There are also strategies based on techniques rather than drugs, such as the use of whole-body hypothermia, repeated surfactant dose or surfactant lavages. Controlled whole-body hypothermia can reduce lung tissue inflammation, sPLA2 expression and activity, and improve surfactant function by modifying its composition and structure [[96], [97], [98], [99], [100]]. Based on these effects, hypothermia has been efficaciously used for NARDS due to meconium aspiration [101] or for primary ARDS induced by various triggers [102,103].

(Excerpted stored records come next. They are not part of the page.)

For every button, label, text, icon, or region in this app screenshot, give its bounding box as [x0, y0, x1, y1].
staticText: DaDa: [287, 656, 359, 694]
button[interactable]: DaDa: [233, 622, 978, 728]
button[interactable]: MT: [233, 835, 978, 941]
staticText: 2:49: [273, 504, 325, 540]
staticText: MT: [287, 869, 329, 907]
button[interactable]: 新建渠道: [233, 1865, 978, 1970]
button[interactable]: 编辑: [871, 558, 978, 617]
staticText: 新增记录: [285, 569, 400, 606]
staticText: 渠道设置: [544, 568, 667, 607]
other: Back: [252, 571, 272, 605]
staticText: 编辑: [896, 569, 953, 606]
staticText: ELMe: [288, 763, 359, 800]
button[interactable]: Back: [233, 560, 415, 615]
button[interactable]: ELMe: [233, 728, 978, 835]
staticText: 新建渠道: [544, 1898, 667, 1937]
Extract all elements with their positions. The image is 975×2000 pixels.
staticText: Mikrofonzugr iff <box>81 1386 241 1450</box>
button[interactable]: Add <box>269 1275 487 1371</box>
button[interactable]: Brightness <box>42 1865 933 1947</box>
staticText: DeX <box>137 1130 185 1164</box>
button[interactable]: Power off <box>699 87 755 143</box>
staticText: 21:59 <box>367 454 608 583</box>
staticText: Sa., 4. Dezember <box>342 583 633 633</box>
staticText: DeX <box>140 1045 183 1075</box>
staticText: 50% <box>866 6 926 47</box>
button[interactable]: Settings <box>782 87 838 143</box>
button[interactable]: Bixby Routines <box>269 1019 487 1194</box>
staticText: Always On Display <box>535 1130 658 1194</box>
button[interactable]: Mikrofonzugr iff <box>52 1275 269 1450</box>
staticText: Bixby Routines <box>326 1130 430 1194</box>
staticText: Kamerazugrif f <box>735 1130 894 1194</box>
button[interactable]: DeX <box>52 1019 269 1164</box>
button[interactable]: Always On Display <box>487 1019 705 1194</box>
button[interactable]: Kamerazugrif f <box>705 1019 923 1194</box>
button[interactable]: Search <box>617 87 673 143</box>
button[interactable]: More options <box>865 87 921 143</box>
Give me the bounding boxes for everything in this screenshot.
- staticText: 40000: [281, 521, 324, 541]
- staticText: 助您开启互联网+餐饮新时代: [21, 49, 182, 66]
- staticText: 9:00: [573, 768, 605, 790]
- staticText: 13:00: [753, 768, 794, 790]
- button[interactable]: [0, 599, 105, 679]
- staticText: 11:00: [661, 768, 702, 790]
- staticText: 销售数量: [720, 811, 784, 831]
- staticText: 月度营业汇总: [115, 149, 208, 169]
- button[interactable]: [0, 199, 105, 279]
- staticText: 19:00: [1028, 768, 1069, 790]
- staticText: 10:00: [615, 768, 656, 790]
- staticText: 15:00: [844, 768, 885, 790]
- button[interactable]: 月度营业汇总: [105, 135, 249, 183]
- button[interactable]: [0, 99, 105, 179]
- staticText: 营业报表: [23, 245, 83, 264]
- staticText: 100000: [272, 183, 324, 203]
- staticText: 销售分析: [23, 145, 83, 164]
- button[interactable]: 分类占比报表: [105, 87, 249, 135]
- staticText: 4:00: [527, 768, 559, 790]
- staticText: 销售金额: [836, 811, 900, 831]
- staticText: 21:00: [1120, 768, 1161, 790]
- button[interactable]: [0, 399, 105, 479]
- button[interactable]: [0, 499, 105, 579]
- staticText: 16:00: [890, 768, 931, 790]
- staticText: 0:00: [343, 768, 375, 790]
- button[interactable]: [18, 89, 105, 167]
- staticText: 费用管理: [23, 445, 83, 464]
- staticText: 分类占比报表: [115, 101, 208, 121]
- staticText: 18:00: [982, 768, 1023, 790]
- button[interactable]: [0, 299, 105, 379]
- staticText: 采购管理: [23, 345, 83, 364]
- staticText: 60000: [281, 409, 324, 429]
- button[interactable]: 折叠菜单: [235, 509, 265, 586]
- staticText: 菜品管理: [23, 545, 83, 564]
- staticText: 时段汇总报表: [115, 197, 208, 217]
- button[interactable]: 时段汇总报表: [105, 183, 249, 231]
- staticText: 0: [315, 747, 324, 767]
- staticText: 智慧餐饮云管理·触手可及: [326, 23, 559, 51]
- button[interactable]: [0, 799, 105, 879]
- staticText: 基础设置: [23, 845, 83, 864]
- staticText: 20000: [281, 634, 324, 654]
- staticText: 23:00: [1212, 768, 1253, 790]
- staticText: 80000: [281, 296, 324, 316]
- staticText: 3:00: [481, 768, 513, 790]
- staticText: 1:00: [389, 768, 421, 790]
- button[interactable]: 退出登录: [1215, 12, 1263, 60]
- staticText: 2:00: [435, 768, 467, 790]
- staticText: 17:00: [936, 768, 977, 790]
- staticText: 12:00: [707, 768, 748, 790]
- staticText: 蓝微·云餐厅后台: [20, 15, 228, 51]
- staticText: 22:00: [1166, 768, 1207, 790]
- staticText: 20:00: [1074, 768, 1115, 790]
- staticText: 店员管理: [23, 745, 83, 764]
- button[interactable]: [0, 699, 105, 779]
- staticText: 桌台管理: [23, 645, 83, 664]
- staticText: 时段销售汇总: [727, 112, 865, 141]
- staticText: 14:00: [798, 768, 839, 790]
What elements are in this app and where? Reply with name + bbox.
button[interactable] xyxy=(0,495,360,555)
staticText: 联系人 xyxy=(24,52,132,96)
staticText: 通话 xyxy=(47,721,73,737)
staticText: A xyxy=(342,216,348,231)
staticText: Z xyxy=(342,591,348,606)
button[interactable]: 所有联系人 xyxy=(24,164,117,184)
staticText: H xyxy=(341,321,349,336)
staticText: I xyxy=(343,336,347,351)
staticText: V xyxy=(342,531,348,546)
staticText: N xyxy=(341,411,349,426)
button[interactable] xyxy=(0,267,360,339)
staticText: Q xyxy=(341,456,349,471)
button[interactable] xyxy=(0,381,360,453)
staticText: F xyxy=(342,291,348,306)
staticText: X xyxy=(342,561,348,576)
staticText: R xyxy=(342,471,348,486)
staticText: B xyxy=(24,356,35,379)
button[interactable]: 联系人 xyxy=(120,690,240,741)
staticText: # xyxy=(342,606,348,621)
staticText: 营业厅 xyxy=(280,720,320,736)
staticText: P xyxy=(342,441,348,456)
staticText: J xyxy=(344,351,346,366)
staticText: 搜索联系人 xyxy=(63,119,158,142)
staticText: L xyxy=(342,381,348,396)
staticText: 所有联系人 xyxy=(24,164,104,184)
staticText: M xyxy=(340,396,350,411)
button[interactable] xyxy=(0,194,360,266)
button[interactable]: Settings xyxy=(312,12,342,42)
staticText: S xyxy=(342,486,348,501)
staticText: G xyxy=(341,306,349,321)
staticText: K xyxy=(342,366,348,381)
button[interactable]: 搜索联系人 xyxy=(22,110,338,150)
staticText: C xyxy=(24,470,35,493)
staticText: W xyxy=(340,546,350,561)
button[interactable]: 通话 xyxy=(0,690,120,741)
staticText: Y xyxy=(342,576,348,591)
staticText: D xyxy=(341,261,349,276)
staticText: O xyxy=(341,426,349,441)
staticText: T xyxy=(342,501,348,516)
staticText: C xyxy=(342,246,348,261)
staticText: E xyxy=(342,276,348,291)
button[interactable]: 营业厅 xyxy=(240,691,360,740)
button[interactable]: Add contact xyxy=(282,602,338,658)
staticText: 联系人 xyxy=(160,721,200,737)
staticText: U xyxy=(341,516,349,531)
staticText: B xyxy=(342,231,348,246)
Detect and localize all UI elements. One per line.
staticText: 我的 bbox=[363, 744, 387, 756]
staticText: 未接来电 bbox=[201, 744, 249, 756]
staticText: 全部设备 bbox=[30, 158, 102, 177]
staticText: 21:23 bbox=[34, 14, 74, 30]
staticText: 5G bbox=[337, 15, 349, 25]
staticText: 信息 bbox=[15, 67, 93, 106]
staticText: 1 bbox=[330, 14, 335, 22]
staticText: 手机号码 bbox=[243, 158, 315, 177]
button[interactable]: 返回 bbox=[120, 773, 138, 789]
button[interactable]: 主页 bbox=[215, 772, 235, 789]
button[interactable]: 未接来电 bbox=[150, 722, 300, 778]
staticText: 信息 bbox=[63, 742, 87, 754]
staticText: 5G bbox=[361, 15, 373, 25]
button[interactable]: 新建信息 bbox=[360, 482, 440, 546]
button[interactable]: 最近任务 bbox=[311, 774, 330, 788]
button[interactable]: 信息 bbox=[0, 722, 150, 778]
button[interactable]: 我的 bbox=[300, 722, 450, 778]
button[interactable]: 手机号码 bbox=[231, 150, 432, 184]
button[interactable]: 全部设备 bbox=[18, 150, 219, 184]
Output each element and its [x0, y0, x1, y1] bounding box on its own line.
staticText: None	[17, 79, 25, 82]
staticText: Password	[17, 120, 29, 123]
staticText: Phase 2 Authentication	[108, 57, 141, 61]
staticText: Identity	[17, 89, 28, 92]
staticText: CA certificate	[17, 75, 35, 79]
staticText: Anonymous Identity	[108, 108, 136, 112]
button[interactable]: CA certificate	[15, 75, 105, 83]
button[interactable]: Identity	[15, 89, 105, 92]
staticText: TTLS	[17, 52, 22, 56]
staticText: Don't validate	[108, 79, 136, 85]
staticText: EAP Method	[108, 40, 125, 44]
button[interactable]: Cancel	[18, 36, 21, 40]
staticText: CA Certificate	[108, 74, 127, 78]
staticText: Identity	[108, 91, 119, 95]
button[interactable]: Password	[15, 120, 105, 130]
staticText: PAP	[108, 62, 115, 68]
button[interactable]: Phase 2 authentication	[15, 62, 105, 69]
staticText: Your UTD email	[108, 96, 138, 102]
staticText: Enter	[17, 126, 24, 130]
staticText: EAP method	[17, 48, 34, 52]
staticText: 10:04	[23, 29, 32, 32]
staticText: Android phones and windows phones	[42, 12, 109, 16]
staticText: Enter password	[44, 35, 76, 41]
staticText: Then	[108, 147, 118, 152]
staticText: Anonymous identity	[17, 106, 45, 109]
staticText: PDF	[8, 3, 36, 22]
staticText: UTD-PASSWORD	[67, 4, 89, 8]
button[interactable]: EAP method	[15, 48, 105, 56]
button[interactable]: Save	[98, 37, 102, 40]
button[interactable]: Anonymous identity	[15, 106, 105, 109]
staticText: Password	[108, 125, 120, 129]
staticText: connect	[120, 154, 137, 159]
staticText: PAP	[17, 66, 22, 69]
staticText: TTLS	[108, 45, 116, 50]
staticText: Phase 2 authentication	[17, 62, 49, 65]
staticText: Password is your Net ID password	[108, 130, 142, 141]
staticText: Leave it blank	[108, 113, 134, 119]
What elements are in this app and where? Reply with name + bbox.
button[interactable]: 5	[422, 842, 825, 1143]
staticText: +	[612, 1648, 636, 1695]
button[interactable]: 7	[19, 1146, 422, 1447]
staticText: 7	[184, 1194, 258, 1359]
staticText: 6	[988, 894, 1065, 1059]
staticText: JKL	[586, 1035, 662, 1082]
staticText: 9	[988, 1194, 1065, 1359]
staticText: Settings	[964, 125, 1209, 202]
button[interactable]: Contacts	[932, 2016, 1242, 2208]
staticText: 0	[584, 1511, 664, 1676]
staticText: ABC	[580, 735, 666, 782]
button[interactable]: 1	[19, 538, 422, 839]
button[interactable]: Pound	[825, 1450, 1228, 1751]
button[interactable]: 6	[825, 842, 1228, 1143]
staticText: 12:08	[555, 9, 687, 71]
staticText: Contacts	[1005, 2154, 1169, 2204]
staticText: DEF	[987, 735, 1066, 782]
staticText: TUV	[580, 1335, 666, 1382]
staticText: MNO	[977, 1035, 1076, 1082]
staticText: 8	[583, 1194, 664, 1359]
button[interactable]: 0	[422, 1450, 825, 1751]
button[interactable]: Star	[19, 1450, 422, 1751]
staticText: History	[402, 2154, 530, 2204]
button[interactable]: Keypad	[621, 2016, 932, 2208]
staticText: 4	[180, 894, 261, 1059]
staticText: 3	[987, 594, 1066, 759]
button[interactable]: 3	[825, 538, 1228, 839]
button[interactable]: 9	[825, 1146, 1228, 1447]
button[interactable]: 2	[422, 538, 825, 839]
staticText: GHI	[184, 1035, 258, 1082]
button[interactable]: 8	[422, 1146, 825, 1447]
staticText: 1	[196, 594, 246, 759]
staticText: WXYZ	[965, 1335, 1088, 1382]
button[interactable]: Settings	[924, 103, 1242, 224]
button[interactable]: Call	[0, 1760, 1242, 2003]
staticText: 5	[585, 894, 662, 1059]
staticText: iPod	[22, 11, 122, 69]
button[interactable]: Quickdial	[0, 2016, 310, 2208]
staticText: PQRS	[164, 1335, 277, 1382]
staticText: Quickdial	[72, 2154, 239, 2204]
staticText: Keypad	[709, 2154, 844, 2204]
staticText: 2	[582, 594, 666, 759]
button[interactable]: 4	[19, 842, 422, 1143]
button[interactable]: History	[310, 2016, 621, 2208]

It is interesting to note that despite surfactant being used since decades a clear dose-finding study has not been performed. Clinical and pharmacodynamic data show that 200 mg/kg is the dose to be preferred in preterm neonates with RDS [104] but not much is known about the ideal dose for different types of ARDS in patients of various age. This area represents a field to be urgently explored [105] to provide an efficacious treatment for human diseases involving surfactant system. Finally, lavage with diluted surfactant has been extensively studied in neonates with primary NARDS due to meconium aspiration and seems to be efficacious in removing meconial agents able to injure surfactant [90], but many details are still to be clarified, such as the volume, concentration, total dose, technique and timing of lavage. The same technique could theoretically be beneficial in other types of primary ARDS, but the experience is more limited. The literature regarding each of these strategies is listed in Table 2 and could be useful to guide future research steps of basic and clinical researchers.

Funding

This research did not receive any specific grant from funding agencies in the public, commercial, or not-for-profit sectors.

Conflicts of interest

Prof. De Luca has received research and educational grants from Chiesi Pharmaceuticals spa and ABBVIE inc. He served as lecturer for Airway Therapeutics, Chiesi Pharmaceuticals spa and ABBVIE inc. He is a scientific consultant and equity owner for OPHIREX inc. Finally, he has been member of advisory boards for Chiesi Pharmaceuticals spa, ABBVIE inc and Airway Therapeutics. These companies produce surfactants, surfactant proteins or related products, but had no role in design, preparation, review, approval of the manuscript or decision to submit it for publication. The declared conflicts are all unrelated to the present manuscript.

The other author has no conflicts of interest to disclose.